Mais cet accent les embrouillait, pensant sans doute que c'est des irakiens que je me moquais, de Sadam Hussein, peut-être aussi étais-je un ancien irakien, qui a oublié sa langue, sauf l'accent. Je ne me faisais donc pas d'amis, malgré ma bonne volonté, et je me rappelai alors les paroles de l'un de mes oncles parlant de ces arabes cossus de Jérusalem, c'étaient des effendis, habillés en costumes occidentaux et coiffés de tarbouches. J'entendis alors ce mot d'effendi dit avec un rien de mépris, bien que maintenant je me souviens que ce n'était pas son  intention. Je sentais du mépris comme si j'étais un pionnier du Palma'h en sandales et pantalons courts  qui se serait moqué des propriétaires de terres arabes en glorifiant son sacro-saint socialisme. Ce sont des effendis, me dit l'oncle, avec un ton de respect, mais leur langue avait disparu, et ma langue à moi ils l'ignoraient. Il ne restait plus entre nous que la distance des territoires et des générations.
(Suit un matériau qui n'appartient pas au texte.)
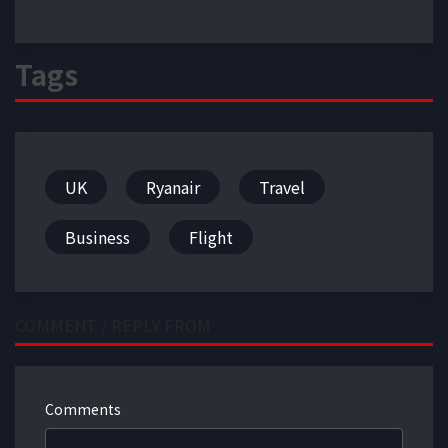
Tags
UK
Ryanair
Travel
Business
Flight
COMMENT / REPLY FROM
Comments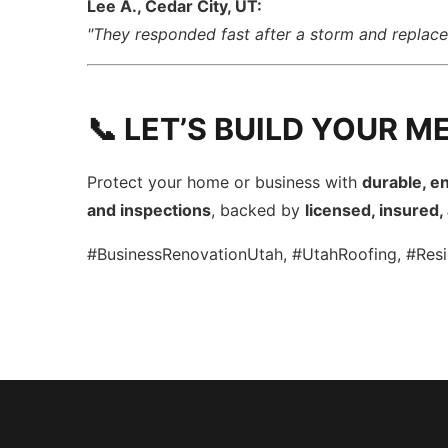
Lee A., Cedar City, UT:
"They responded fast after a storm and repla
📞 LET’S BUILD YOUR M
Protect your home or business with
durable, en
and inspections
, backed by
licensed, insured
#BusinessRenovationUtah, #UtahRoofing, #Resi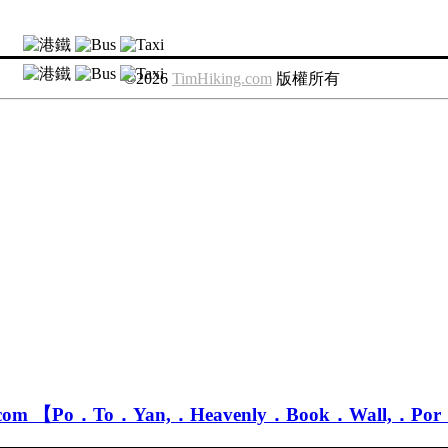
©2026
TimHiking.com
版
權
所
有
.com 【Po．To．Yan,．Heavenly．Book．Wall,．Po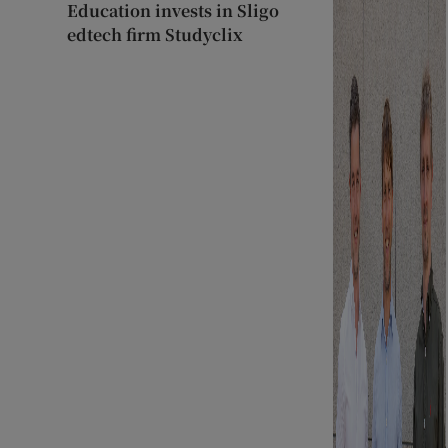
Education invests in Sligo
edtech firm Studyclix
Sur le chemin du retour, seuls les chauffeurs d'autobus accueillaient bien mon accent, sachant qu'on ne doit rien attendre de l'accent d'un voyageur qui monte dans l'autobus à Jérusalem. Et mon coeur ne savait pas qu'il avait retrouvé le coeur de ses origines ; il l'ignorait, autant que mes peurs ne savaient pas qu'elles étaient toutes revenues à moi, elles l'ignoraient.

3.

Ainsi peu à peu la voix de mon grand-père s'est substituée à la mienne, et ces rues déjà habituées à sa mort, à sa disparition, à son absence, ont soudain  recommencé à entendre sa voix. Cette belle voix, qui était prisonnière dans mon passé, est sortie de moi sans rien demander, elle s'exprimait haut et fort, ma voix. Et les rues qui étaient habituées à mon silence, à notre silence, avaient beaucoup de mal en face de la parole, certaines la faisant taire lentement en lui recommandant la prudence, en me demandant la prudence, en lui disant tu es étrangère, ou bien, satisfais-toi de ton silence. Et malgré mes peurs, et malgré le fait que cette voix m'était étrangère depuis deux générations d'oubli, j'ai prononcé tous mes mots avec cet accent, puisque je ne pouvais pas m'en tenir au silence, puisqu'il y avait en moi une parole qui voulait sortir, et les mots m'ont changé en sortant de l'arrière-gorge. Un inconnu aurait pu penser que je suis un petit-fils fidèle, il n'aurait pas compris la quantité d'oubli que j'avais multiplié  au détriment de la mémoire, comme il n'aurait pas pu deviner à quel point mon souvenir s'étaitembrouillé, et depuis combien de temps, depuis si longtemps, mes lèvres n'avaient pas renoué le lien avec mon grand-père.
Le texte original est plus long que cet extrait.